The distributed representation of random and meaningful object pairs in human occipitotemporal cortex: The weighted average as a general rule

doi:10.1016/j.neuroimage.2012.12.023

NeuroImage

Volume 70, 15 April 2013, Pages 37-47

https://doi.org/10.1016/j.neuroimage.2012.12.023 Get rights and content

Abstract

Natural scenes typically contain multiple visual objects, often in interaction, such as when a bottle is used to fill a glass. Previous studies disagree about the representation of multiple objects and the role of object position herein, nor did they pinpoint the effect of potential interactions between the objects. In an fMRI study, we presented four single objects in two different positions and object pairs consisting of all possible combinations of the single objects. Objects pairs could form either a meaningful action configuration in which they interact with each other or a non-meaningful configuration. We found that for single objects and object pairs both identity and position were represented in multi-voxel activity patterns in LOC. The response patterns of object pairs were best predicted by a weighted average of the response patterns of the constituent objects, with the strongest single-object response (the max response) weighted more than the min response. The difference in weight between the max and the min object was larger for familiar action pairs than for other pairs when participants attended to the configuration. A weighted average thus relates the response patterns of object pairs to the response patterns of single objects, even when the objects interact.

Highlights

► Responses to pairs are predicted by a weighted average of responses to single objects. ► The strongest single-object response is weighted more than the min response. ► Max and min response are weighted differently for different types of object pairs.

Introduction

Object identity is considered to be extracted through hierarchical processing along the ventral object vision pathway. Ultimately, it is represented in distributed patterns of neural activity in the highest stages of that pathway, namely the inferior temporal cortex in monkeys and object-selective regions in human occipitotemporal cortex (e.g. DiCarlo and Cox, 2007, Haxby et al., 2001). Many studies have investigated neural responses to isolated objects (e.g., Carlson et al., 2003, Cichy et al., 2011, Kravitz et al., 2010, Logothetis and Sheinberg, 1996, Spiridon and Kanwisher, 2002, Tanaka, 1996), a situation atypical of the real world, where we usually see multiple objects at the same time. However, an increasing number of studies have revealed that the representation of a particular object is altered by the presence of other objects (e.g., Chelazzi et al., 1998, Miller et al., 1993, Reddy and Kanwisher, 2007, Rolls and Tovee, 1995, Zoccolan et al., 2005, Zoccolan et al., 2007). The exact nature of the coding of displays containing multiple objects is not clear because of discrepancies between existing studies and a lack of investigation of potentially relevant factors. Here we will focus upon the simplest situation, namely displays containing two objects.
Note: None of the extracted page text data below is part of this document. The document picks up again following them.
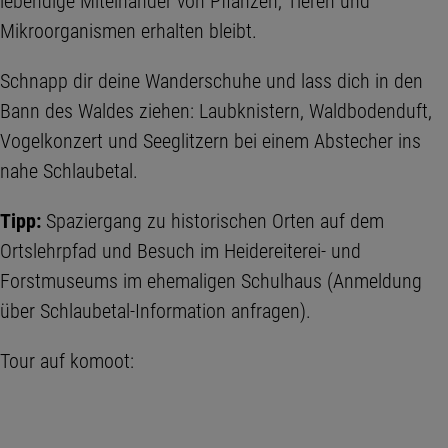
lebendige Miteinander von Pflanzen, Tieren und
Mikroorganismen erhalten bleibt.
Schnapp dir deine Wanderschuhe und lass dich in den
Bann des Waldes ziehen: Laubknistern, Waldbodenduft,
Vogelkonzert und Seeglitzern bei einem Abstecher ins
nahe Schlaubetal.
Tipp:
Spaziergang zu historischen Orten auf dem
Ortslehrpfad und Besuch im Heidereiterei- und
Forstmuseums im ehemaligen Schulhaus (Anmeldung
über Schlaubetal-Information anfragen).
Tour auf komoot:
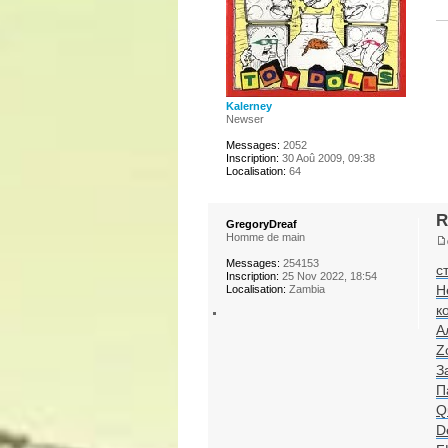
Kalerney
Newser
Messages:
2052
Inscription:
30 Aoû 2009, 09:38
Localisation:
64
R
GregoryDreaf
Homme de main
Messages:
254153
с
Inscription:
25 Nov 2022, 18:54
H
Localisation:
Zambia
к
А
Z
З
П
Q
D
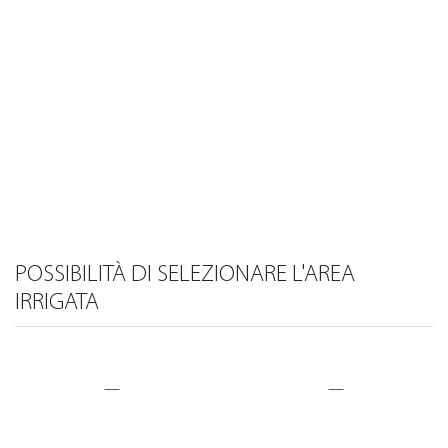
POSSIBILITÀ DI SELEZIONARE L'AREA
IRRIGATA
—
—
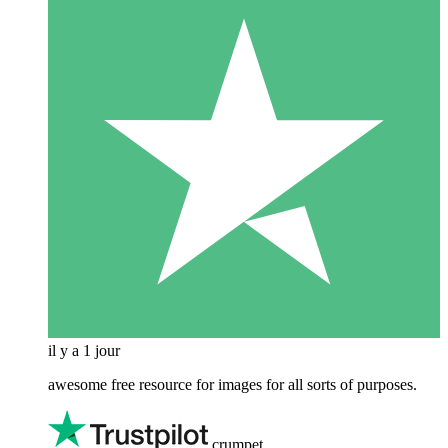
il y a 1 jour
awesome free resource for images for all sorts of purposes.
crumpet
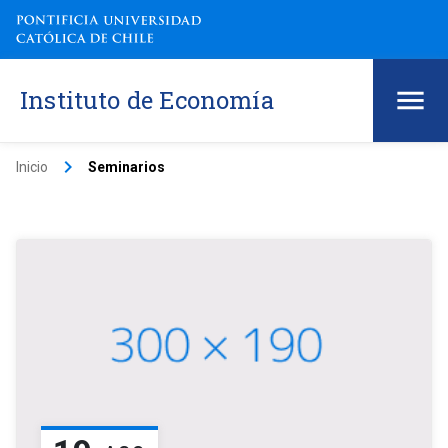
Instituto de Economía
keyboard_arrow_right
Inicio
Seminarios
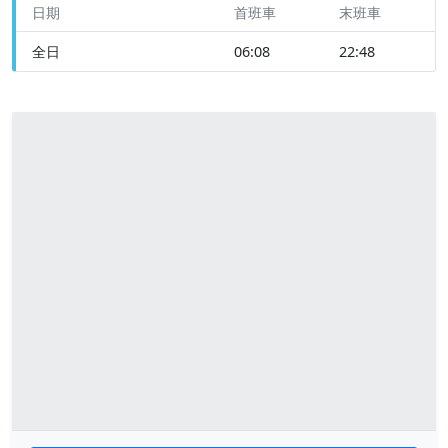
日期
首班車
末班車
全日
06:08
22:48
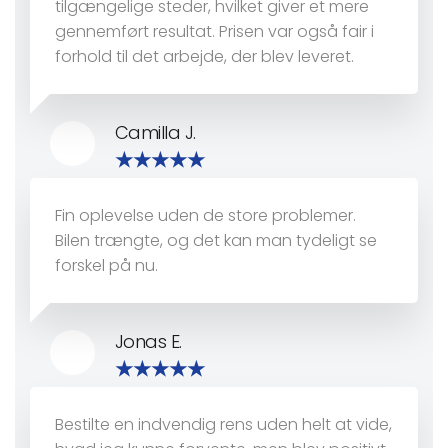
tilgængelige steder, hvilket giver et mere
gennemført resultat. Prisen var også fair i
forhold til det arbejde, der blev leveret.
Camilla J.
Fin oplevelse uden de store problemer.
Bilen trængte, og det kan man tydeligt se
forskel på nu.
Jonas E.
Bestilte en indvendig rens uden helt at vide,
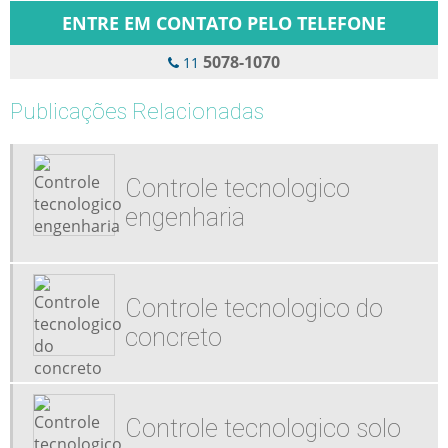
ENTRE EM CONTATO PELO TELEFONE
5078-1070
11
Publicações Relacionadas
Controle tecnologico
engenharia
Controle tecnologico do
concreto
Controle tecnologico solo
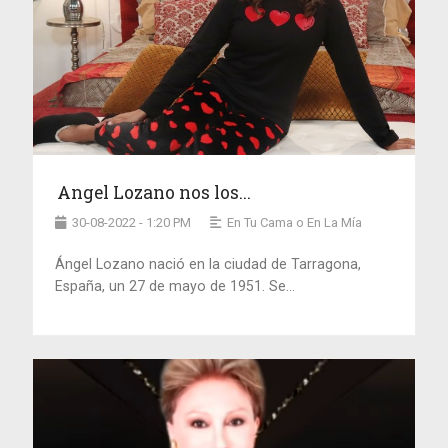
Angel Lozano nos los...
30-08-2022 - 1:20 PM
En Tu Cama o En La Mía
Ángel Lozano nació en la ciudad de Tarragona,
España, un 27 de mayo de 1951. Se...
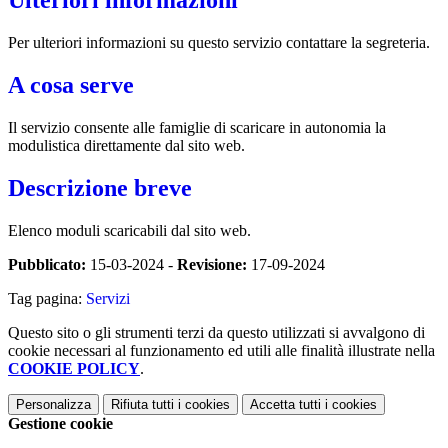
Ulteriori informazioni
Per ulteriori informazioni su questo servizio contattare la segreteria.
A cosa serve
Il servizio consente alle famiglie di scaricare in autonomia la
modulistica direttamente dal sito web.
Descrizione breve
Elenco moduli scaricabili dal sito web.
Pubblicato:
15-03-2024 -
Revisione:
17-09-2024
Tag pagina:
Servizi
Questo sito o gli strumenti terzi da questo utilizzati si avvalgono di
cookie necessari al funzionamento ed utili alle finalità illustrate nella
COOKIE POLICY
.
Personalizza
Rifiuta tutti
i cookies
Accetta tutti
i cookies
Gestione cookie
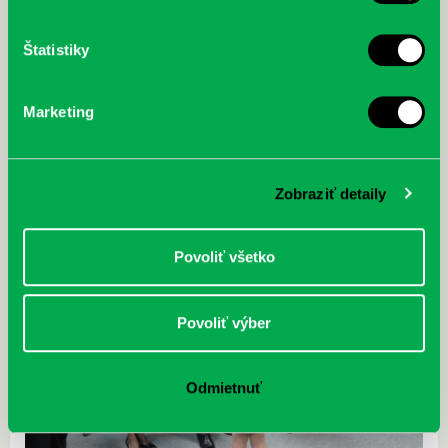
Štatistiky
Marketing
Zobraziť detaily
Povoliť všetko
Povoliť výber
Odmietnuť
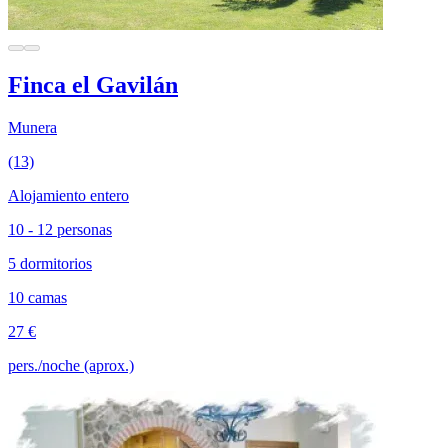
Finca el Gavilán
Munera
(13)
Alojamiento entero
10 - 12 personas
5 dormitorios
10 camas
27 €
pers./noche (aprox.)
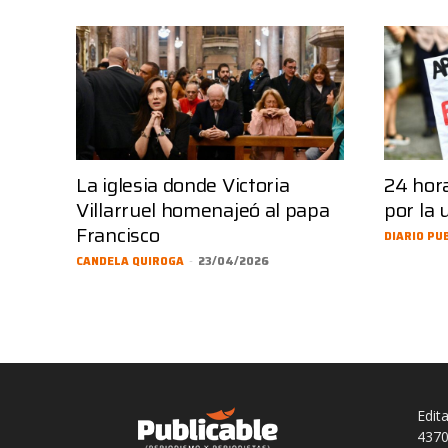
La iglesia donde Victoria
24 hora
Villarruel homenajeó al papa
por la 
Francisco
DIARIO PU
CANDELA QUIROGA
-
23/04/2026
Edit
4370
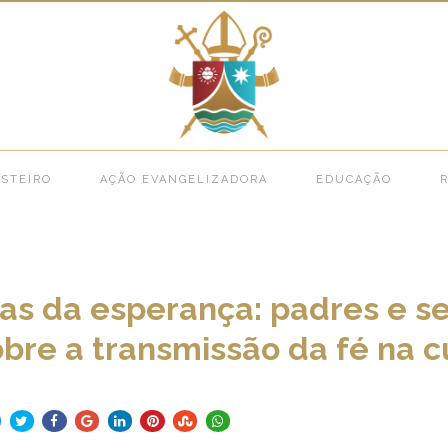
Brasil >
Testemunhas da esperança: padres e seminaristas refletem sobre a transmissão
STEIRO
AÇÃO EVANGELIZADORA
EDUCAÇÃO
R
s da esperança: padres e se
bre a transmissão da fé na c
We investigated one discrepancy, namely the exact relationship between the responses to object pairs and the responses to their constituent objects, and two potentially relevant factors: the existence of an action relationship between the two objects of a pair and the task context.

Theoretically, the relationship between the representation of single objects and of object pairs could be captured by many functions, including the following four possibilities that describe how the response to the object pair relates to the response to the constituent objects when presented in isolation: (i) a simple averaging of the responses to the two objects, (ii) a weighted average with more weight to the object that elicits the strongest response in a neuron (the ‘max’ object as opposed to the ‘min’ object), (iii) a nonlinear max operator, which is an extreme version of a weighted average with the weight for the min object being 0, and (iv) any of many possible models in which the response to the object pair cannot be easily predicted from the responses to the two single objects.

At the moment we can only draw limited conclusions from the studies available in the literature for the following reasons. First, studies are not consistent. There is evidence for non-linear relationships (e.g. Heuer and Britten, 2002), with the max operator as the most prominent proposal. A couple of studies comparing responses to single objects and object pairs argued in favor of a simple averaging (MacEvoy and Epstein, 2009, Zoccolan et al., 2005), while other studies found evidence for a weighted average with more weight given to the max object (Agam et al., 2010, Reddy et al., 2009). Zoccolan et al. (2007) provided one explanation for the discrepancy between simple averaging and weighted averaging by showing a negative relationship between clutter tolerance and stimulus selectivity so that minimally selective neurons will tend to implement a max operator while the very highly selective neurons (which were mostly studied by Zoccolan et al., 2005) implement a simple average.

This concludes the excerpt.